Le juge d'instruction a suivi les réquisitions du procureur Ahmedou Ould Abdallahi qui avait demandé l'inculpation et le placement sous contrôle judiciaire de M. Ould Abdel Aziz, d'un de ses gendres, de deux anciens premiers ministres et de plusieurs anciens ministres et hommes d'affaires, a dit une source judiciaire proche de l'enquête et s'exprimant sous le couvert de l'anonymat en raison de la confidentialité et de la sensibilité des investigations.

L'un des avocats de l'ancien président, Me Mohameden Ould Icheddou, a confirmé l'information. Son client "a refusé de répondre aux questions du juge, s'en tenant à l'immunité que lui confère la Constitution en son article 93", a-t-il dit à l'AFP.

L'ancien président n'a pas été mis sous mandat de dépôt. Le juge précisera prochainement les conditions du contrôle judiciaire, a dit la même source judiciaire anonyme.
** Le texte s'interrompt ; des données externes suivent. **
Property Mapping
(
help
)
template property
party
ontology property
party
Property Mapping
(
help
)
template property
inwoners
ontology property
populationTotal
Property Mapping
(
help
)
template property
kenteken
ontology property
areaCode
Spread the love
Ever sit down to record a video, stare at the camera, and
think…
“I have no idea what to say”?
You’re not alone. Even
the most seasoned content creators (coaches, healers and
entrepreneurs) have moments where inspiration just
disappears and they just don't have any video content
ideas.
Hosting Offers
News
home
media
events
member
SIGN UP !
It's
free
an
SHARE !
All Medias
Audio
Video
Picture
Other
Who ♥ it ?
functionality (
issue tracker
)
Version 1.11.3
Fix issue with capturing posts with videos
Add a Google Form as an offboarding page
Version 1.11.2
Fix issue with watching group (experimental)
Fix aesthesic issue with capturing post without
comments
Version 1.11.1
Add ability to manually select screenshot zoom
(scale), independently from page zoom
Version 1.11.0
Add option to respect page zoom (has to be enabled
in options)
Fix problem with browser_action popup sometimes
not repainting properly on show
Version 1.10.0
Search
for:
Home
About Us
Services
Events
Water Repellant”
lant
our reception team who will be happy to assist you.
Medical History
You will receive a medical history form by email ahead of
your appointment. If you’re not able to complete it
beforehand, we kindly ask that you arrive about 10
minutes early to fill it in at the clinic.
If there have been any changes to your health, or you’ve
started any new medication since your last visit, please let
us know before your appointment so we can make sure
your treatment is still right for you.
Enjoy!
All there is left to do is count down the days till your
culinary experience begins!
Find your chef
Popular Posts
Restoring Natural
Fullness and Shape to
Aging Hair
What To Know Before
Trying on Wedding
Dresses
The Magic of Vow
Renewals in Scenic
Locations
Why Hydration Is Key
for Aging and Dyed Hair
Le procureur a requis un contrôle judiciaire "poussé".

Une inculpation, symbole de la chute de Mohamed Ould Abdel Aziz

Après plus de dix ans au pouvoir entre 2008 et 2019, cette inculpation représente une nouvelle étape de la chute de Mohamed Ould Abdel Aziz sous son successeur Mohamed Ould Cheikh El Ghazouani, son ancien chef de cabinet et ministre, dont il avait pourtant préparé l'accession à la présidence.

Mohamed Ould Abdel Aziz crie au "règlement de comptes". Son successeur a constamment invoqué l'indépendance de la justice.
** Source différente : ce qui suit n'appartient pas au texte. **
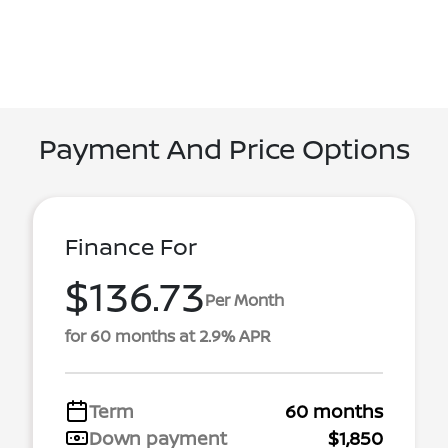
Payment And Price Options
Finance For
$136.73
Per Month
for 60 months at 2.9% APR
Term
60 months
Down payment
$1,850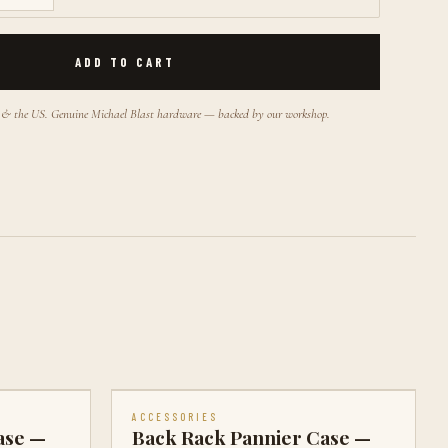
ADD TO CART
a & the US. Genuine Michael Blast hardware — backed by our workshop.
ACCESSORIES
ase —
Back Rack Pannier Case —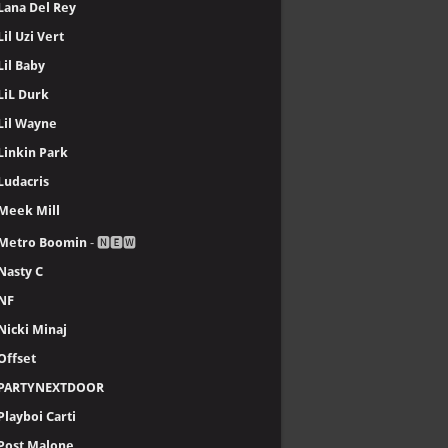
Lana Del Rey
Lil Uzi Vert
Lil Baby
LiL Durk
Lil Wayne
Linkin Park
Ludacris
Meek Mill
Metro Boomin
- 🅽🅴🆆
Nasty C
NF
Nicki Minaj
Offset
PARTYNEXTDOOR
Playboi Carti
Post Malone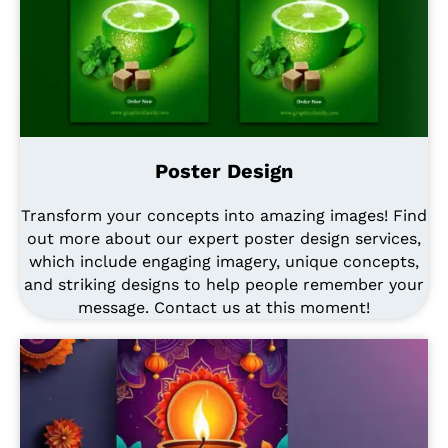
Poster Design
Transform your concepts into amazing images! Find
out more about our expert poster design services,
which include engaging imagery, unique concepts,
and striking designs to help people remember your
message. Contact us at this moment!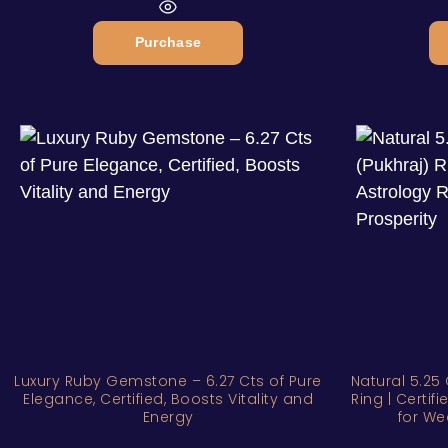
Purchase
Luxury Ruby Gemstone – 6.27 Cts of Pure
Natural 5.25 
Elegance, Certified, Boosts Vitality and
Ring | Certi
Energy
for We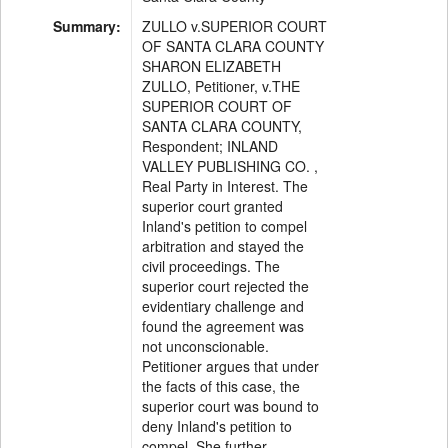
Summary:
ZULLO v.SUPERIOR COURT
OF SANTA CLARA COUNTY
SHARON ELIZABETH
ZULLO, Petitioner, v.THE
SUPERIOR COURT OF
SANTA CLARA COUNTY,
Respondent; INLAND
VALLEY PUBLISHING CO. ,
Real Party in Interest. The
superior court granted
Inland's petition to compel
arbitration and stayed the
civil proceedings. The
superior court rejected the
evidentiary challenge and
found the agreement was
not unconscionable.
Petitioner argues that under
the facts of this case, the
superior court was bound to
deny Inland's petition to
compel. She further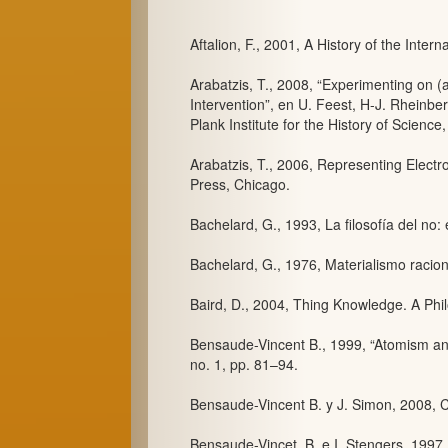
Aftalion, F., 2001, A History of the Inter
Arabatzis, T., 2008, “Experimenting on (a
Intervention”, en U. Feest, H-J. Rheinbe
Plank Institute for the History of Science,
Arabatzis, T., 2006, Representing Electr
Press, Chicago.
Bachelard, G., 1993, La filosofía del no:
Bachelard, G., 1976, Materialismo racion
Baird, D., 2004, Thing Knowledge. A Philo
Bensaude-Vincent B., 1999, “Atomism and
no. 1, pp. 81–94.
Bensaude-Vincent B. y J. Simon, 2008, C
Bensaude-Vincet, B. e I. Stengers, 1997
"La liste des chefs d'inculpation dressés contre lui (l'ex-président) par le parquet et sur lesquels le juge d'instruction doit statuer et enquêter est longue", avait dit dans la journée une source proche du parquet sous le couvert de l'anonymat.

Elle "comporte notamment la corruption, le blanchiment d'argent, l'enrichissement illicite, la dilapidation de biens publics, l'octroi d'avantages indus et l'obstruction au déroulement de la justice", selon la même source.

La justice est en effet saisie depuis août 2020 du rapport d'une commission d'enquête parlementaire chargée de faire la lumière sur des faits présumés de corruption et de détournement de fonds publics pendant les années de pouvoir du président Ould Abdel Aziz. En août 2020, il avait été interrogé plusieurs jours par les policiers et est ressorti privé de son passeport.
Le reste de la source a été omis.